First, an exclamation: can you believe it's June already?! I've always loved this month, but while I'd like to say that it means soaking up the sun, I'm afraid I'll have to wait a few months for San Francisco to gather its fog skirts and realize it should be warm out! (Have you ever heard that quote erroneously attributed to Mark Twain? "The coldest winter I ever spent was a summer in San Francisco." 😬) While it's not freezing outside like the Montana springs I grew up with, I do feel like I've been spending more time indoors, and have a stack of completed books to prove it!
As I inch toward my birthday, I've noticed that I'm (again) on a self-improvement kick that might be my new normal—proof in this reading list I shared! Up today is Gretchen Rubin's Better Than Before: Mastering the Habits of Our Everyday Lives. Rubin is great for questioning, and she provides a set of questions to help you understand your tendencies so you can adjust your habit-building around those. From "Am I a simplicity lover or an abundance lover?" to "What’s most satisfying to me: saving time, or money, or effort?" she gets to the heart of what makes each of us tick.
Another idea she focuses on is doing things now—not later. I know this isn't a new idea by any means, but this is something that I struggle with. I am a stellar procrastinator, if there ever was one! Rubin explains how we try to out-logic ourselves all the time, by justifying our choices so we feel better about putting things off. She also calls us out on the folly of it.
“I have a fantasy of what I’ll be like tomorrow: Future-Gretchen will spontaneously start a good new habit, with no planning and no effort necessary; it’s quite pleasant to think about how virtuous I’ll be, tomorrow. But there is no Future-Gretchen, only Now-Gretchen.”
This quote really hit me. This is exactly how I think, which is embarrassing now that I see it! Calling attention to the fact that we're putting the burden of effort on a version of ourselves that we don't even allow to exist is enlightening and super helpful. Once we know how we operate, we can start making changes.

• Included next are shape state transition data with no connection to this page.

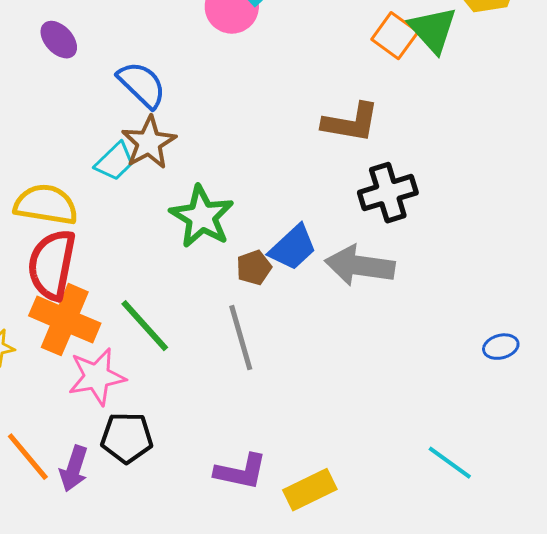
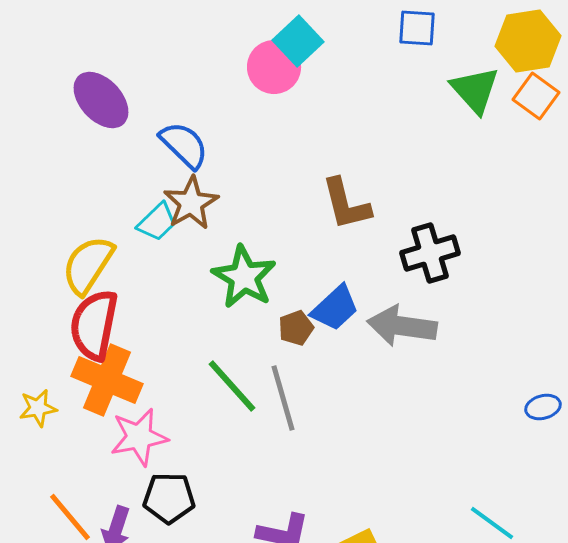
orange square: (395, 36) -> (536, 96), moved
purple ellipse: (59, 40) -> (101, 100), size x1.5
brown L-shape: (351, 123) -> (346, 204), moved, turned 66
yellow semicircle: (46, 205) -> (88, 265), turned -66
green line: (145, 326) -> (232, 386), moved

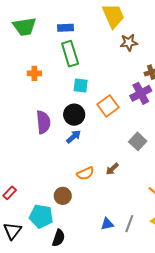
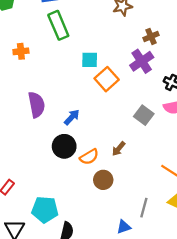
cyan square: (81, 85) -> (90, 60), moved
black circle: (74, 115) -> (64, 146), moved
brown circle: (63, 196) -> (103, 180), moved
blue triangle: (107, 224) -> (124, 227), moved

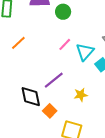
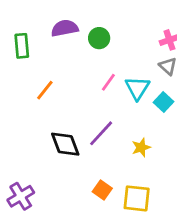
black diamond: (31, 97) -> (65, 144), moved
orange square: (50, 111) -> (102, 190), moved

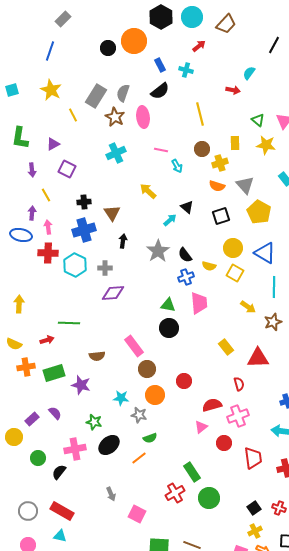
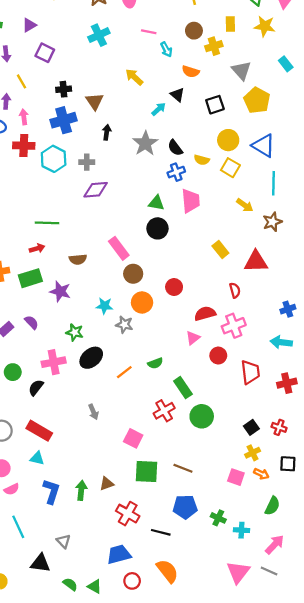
orange semicircle: (217, 186) -> (191, 72), moved
red arrow: (47, 340) -> (37, 248), moved
green semicircle: (150, 438) -> (155, 363), moved
pink square: (137, 514) -> (133, 438), moved

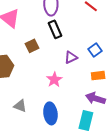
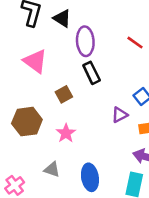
purple triangle: (71, 57) -> (120, 115), moved
pink star: (54, 80) -> (66, 133), moved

If you checked out the reading list I shared above, you can see that I'm a big Gretchen Rubin fan. My interest in her writings are mainly because she takes herself as a case study, applies different modes of thinking and daily strategies, and reports back. She also takes the time to understand that what works for her doesn't work for everyone else, and she talks with others to discover what might work for them. The best thing she does, though, is simply help shine a light on life by making us more mindful about what's actually going on in our lives. Instead of leaving a stack of mail on the counter and walking away, as we always do, we realize that future-us isn't going to enjoy it any more than now-us is, so we might as well take care of it. While I've learned a lot about myself from this book, I've also come to better understand my family and friends and why they do what they do. If you're interested in how habits form, improving your habits, and understanding more about different types of people and their habits, pick up Better Than Before.